START DATA SHOWN

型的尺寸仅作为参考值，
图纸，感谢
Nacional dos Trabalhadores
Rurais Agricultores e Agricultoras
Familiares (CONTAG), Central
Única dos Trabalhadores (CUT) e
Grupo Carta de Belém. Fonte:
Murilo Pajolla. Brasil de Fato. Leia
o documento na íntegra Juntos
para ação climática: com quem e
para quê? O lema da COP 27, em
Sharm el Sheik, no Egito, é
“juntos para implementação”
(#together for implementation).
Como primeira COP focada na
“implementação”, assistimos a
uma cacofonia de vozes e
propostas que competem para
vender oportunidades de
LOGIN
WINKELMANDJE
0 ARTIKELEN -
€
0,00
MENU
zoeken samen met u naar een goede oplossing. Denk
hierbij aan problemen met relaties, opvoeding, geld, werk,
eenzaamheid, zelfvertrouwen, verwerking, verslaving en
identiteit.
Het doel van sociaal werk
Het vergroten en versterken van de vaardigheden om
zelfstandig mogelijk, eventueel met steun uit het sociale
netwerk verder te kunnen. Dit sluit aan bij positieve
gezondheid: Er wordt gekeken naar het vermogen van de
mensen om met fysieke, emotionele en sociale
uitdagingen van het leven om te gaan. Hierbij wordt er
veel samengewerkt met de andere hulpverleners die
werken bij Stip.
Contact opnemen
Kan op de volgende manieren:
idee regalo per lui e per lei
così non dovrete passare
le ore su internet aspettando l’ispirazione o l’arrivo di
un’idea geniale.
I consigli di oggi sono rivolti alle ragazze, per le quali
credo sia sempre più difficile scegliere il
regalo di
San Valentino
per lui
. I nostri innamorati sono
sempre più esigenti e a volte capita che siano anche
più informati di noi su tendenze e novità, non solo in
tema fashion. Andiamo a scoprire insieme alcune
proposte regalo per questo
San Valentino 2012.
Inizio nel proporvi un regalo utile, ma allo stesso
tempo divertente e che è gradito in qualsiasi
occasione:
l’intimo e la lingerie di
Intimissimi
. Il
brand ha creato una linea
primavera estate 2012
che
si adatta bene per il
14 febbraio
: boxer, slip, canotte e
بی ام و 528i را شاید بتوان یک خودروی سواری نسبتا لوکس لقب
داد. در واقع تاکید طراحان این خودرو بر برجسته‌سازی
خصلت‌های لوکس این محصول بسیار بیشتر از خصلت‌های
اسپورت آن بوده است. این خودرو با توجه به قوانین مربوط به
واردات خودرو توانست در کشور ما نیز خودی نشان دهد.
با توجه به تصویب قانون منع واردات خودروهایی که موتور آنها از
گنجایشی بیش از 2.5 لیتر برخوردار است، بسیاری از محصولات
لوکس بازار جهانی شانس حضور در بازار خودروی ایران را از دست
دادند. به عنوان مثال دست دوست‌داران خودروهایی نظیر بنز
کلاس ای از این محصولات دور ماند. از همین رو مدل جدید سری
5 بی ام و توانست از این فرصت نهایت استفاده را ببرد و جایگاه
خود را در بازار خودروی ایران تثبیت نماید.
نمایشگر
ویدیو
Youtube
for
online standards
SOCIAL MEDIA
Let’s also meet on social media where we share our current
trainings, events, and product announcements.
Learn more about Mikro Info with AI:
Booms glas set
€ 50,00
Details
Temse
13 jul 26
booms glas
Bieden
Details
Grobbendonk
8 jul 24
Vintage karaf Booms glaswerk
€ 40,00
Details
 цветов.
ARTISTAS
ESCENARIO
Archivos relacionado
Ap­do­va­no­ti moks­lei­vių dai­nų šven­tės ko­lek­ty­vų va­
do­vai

END DATA SHOWN

TASK BRIEF:
Reply with the count alone: how many lines of the records contain the string "بازار"?

OUTPUT OF THE TASK:
2